Porwała niemowlę i wychowała jak swoje. "Pielęgniarka" przyznała się po 20 latach

Sąd może skazać na dożywocie Glorię Williams z USA, która podczas rozprawy przyznała, że 20 lat temu przebrała się za pielęgniarkę i ukradła dziecko ze szpitala.

Obraz
Źródło zdjęć: © Dokumenty sądowe
Kamil Karnowski

Przez lata porwanej dziewczynki nie udało się odnaleźć. Wszystko dlatego, że 52-letnia dziś porywaczka wyjechała z nią do innego stanu. Udało się jej też stworzyć fałszywą tożsamość dziecka. Oskarżyciele zaproponowali kobiecie ugodę, według której wyrok miałby wynieść 27 lat.

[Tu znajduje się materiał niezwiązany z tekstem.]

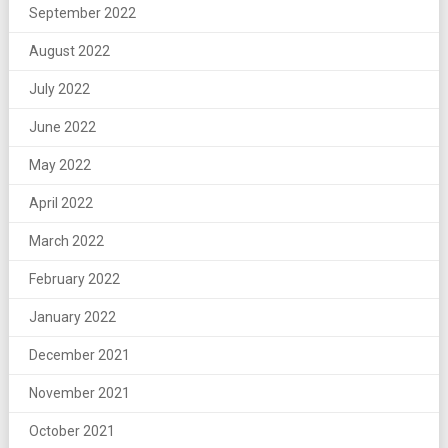
September 2022
August 2022
July 2022
June 2022
May 2022
April 2022
March 2022
February 2022
January 2022
December 2021
November 2021
October 2021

Dodatkowa klauzula mówi o zakazie wykorzystania historii do celów zarobkowych np. sprzedaży jej jako scenariusza filmu czy do książki. Nie wiadomo, czy kobieta zdecyduje się ją przyjąć. Jeśli dojdzie do rozprawy, sąd może skazać ją nawet na dożywocie.

Wykazała się wyjątkowym wyrachowaniem. W 1998 roku w przebraniu pielęgniarki weszła do szpitala w Jacksonville na Florydzie, udała się do przypadkowej sali na oddziale położnictwa i odebrała niemowlę z rąk matki, która urodziła je zaledwie kilka godzin wcześniej. Powiedziała, że zabierze dziecko do sali dla noworodków i uciekła z nim do domu.

Porwana kobieta nie chce komentować sprawy. Odmówiła rozmów z mediami. Z akt sprawy wynika jednak, że już od jakiegoś czasu mogła podejrzewać, że jej przeszłość jest inna, niż opowiadała jej porywaczka, która całe życie wmawiała dziewczynie, że jest jej matką - informuje CNN.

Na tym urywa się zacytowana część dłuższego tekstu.